これらの訓練を通じて、利用者は就職に必要な自信と具体的なスキルを身につけ、安心して次のステップである就職活動へ進むことができます。

就労継続支援A型(雇用型)が向いている人

A型事業所は、雇用契約を結び、最低賃金以上の賃金が支払われる「働く場」です。労働者として働くため、ある程度の安定した出勤や作業能力が求められます。そのため以下のような方に向いています。

  • 体調が比較的安定しており、決まった時間に継続して通所できる方。
  • 雇用契約を結び、給与を得ながら社会参加をしたい方。
  • 将来的な一般就労を目指し、雇用契約の下で実践的な経験を積みたい方。
  • 就労移行支援を利用したが、一般就労に結びつかなかった方。

提供される仕事内容は、パンやお菓子の製造カフェ・レストランでの接客、パソコンでのデータ入力、清掃、部品の組み立てなど、多岐にわたります。事業所が企業として運営されているため実社会に近い環境で働く経験が得られます。

就労継続支援B型(非雇用型)が向いている人

B型事業所は、雇用契約を結ばないため、自分のペースで無理なく働きたい方に適しています。

体調の波があり、長時間働くのが難しい方や、体力に不安がある方、年齢の上限がないため高年齢の方も利用しやすいのが特徴です。得られるのは工賃ですが、比較的自由に利用できます。

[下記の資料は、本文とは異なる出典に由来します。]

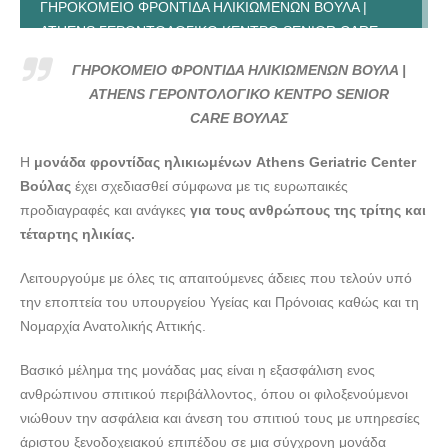
ΓΗΡΟΚΟΜΕΙΟ ΦΡΟΝΤΙΔΑ ΗΛΙΚΙΩΜΕΝΩΝ ΒΟΥΛΑ |
ATHENS ΓΕΡΟΝΤΟΛΟΓΙΚΟ ΚΕΝΤΡΟ SENIOR CARE
ΒΟΥΛΑΣ --- doctors4u.gr
ΓΗΡΟΚΟΜΕΙΟ ΦΡΟΝΤΙΔΑ ΗΛΙΚΙΩΜΕΝΩΝ ΒΟΥΛΑ |
ΓΗΡΟΚΟΜΕΙΟ ΦΡΟΝΤΙΔΑ ΗΛΙΚΙΩΜΕΝΩΝ ΒΟΥΛΑ |
ATHENS ΓΕΡΟΝΤΟΛΟΓΙΚΟ ΚΕΝΤΡΟ SENIOR
ATHENS ΓΕΡΟΝΤΟΛΟΓΙΚΟ ΚΕΝΤΡΟ SENIOR CARE
CARE ΒΟΥΛΑΣ
ΒΟΥΛΑΣ --- doctors4u.gr
Η
μονάδα φροντίδας ηλικιωμένων Athens Geriatric Center
ΓΗΡΟΚΟΜΕΙΟ ΦΡΟΝΤΙΔΑ ΗΛΙΚΙΩΜΕΝΩΝ ΒΟΥΛΑ |
Βούλας
έχει σχεδιασθεί σύμφωνα με τις ευρωπαικές
ATHENS ΓΕΡΟΝΤΟΛΟΓΙΚΟ ΚΕΝΤΡΟ SENIOR CARE
προδιαγραφές και ανάγκες
για τους ανθρώπους της τρίτης και
ΒΟΥΛΑΣ --- doctors4u.gr
τέταρτης ηλικίας.
ΓΗΡΟΚΟΜΕΙΟ ΦΡΟΝΤΙΔΑ ΗΛΙΚΙΩΜΕΝΩΝ ΒΟΥΛΑ |
ATHENS ΓΕΡΟΝΤΟΛΟΓΙΚΟ ΚΕΝΤΡΟ SENIOR CARE
Λειτουργούμε με όλες τις απαιτούμενες άδειες που τελούν υπό
ΒΟΥΛΑΣ --- doctors4u.gr
την εποπτεία του υπουργείου Υγείας και Πρόνοιας καθώς και τη
ΓΗΡΟΚΟΜΕΙΟ ΦΡΟΝΤΙΔΑ ΗΛΙΚΙΩΜΕΝΩΝ ΒΟΥΛΑ |
Νομαρχία Ανατολικής Αττικής.
ATHENS ΓΕΡΟΝΤΟΛΟΓΙΚΟ ΚΕΝΤΡΟ SENIOR CARE
Βασικό μέλημα της μονάδας μας είναι η εξασφάλιση ενος
ΒΟΥΛΑΣ --- doctors4u.gr
ανθρώπινου σπιτικού περιβάλλοντος, όπου οι φιλοξενούμενοι
ΓΗΡΟΚΟΜΕΙΟ ΦΡΟΝΤΙΔΑ ΗΛΙΚΙΩΜΕΝΩΝ ΒΟΥΛΑ |
νιώθουν την ασφάλεια και άνεση του σπιτιού τους με υπηρεσίες
ATHENS ΓΕΡΟΝΤΟΛΟΓΙΚΟ ΚΕΝΤΡΟ SENIOR CARE
άριστου ξενοδοχειακού επιπέδου σε μια σύγχρονη μονάδα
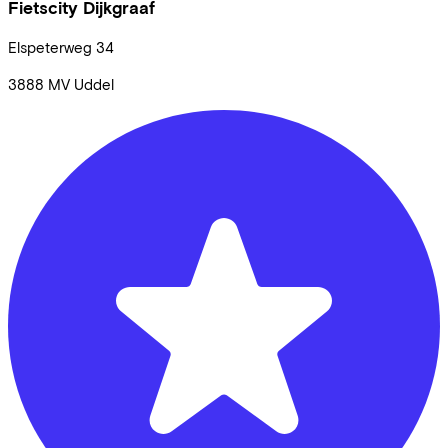
Fietscity Dijkgraaf
Elspeterweg
34
3888 MV
Uddel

  • 体調の波があり、週に数日や短時間から働きたい方。
  • 体力や集中力に自信がなく、無理のない範囲で働く経験を積みたい方。
  • 就労移行支援やA型の利用が難しかった、または年齢的に対象外となった方。
  • 創作活動やリハビリを兼ねて、社会との繋がりを持ちたい方。

仕事内容としては、軽作業(内職、部品加工、製品の袋詰めなど)、農作業、手工芸品の制作、清掃などが多く、利用者の健康状態や能力に応じた作業が提供されます。B型は働くことを通じたリハビリや社会参加の側面が強いと言えます。

サービス利用開始までの基本的な流れ

これらのサービスは、障害福祉サービスの一環として提供されるため、お住まいの市区町村への申請が必要です。基本的な流れは以下の通りです。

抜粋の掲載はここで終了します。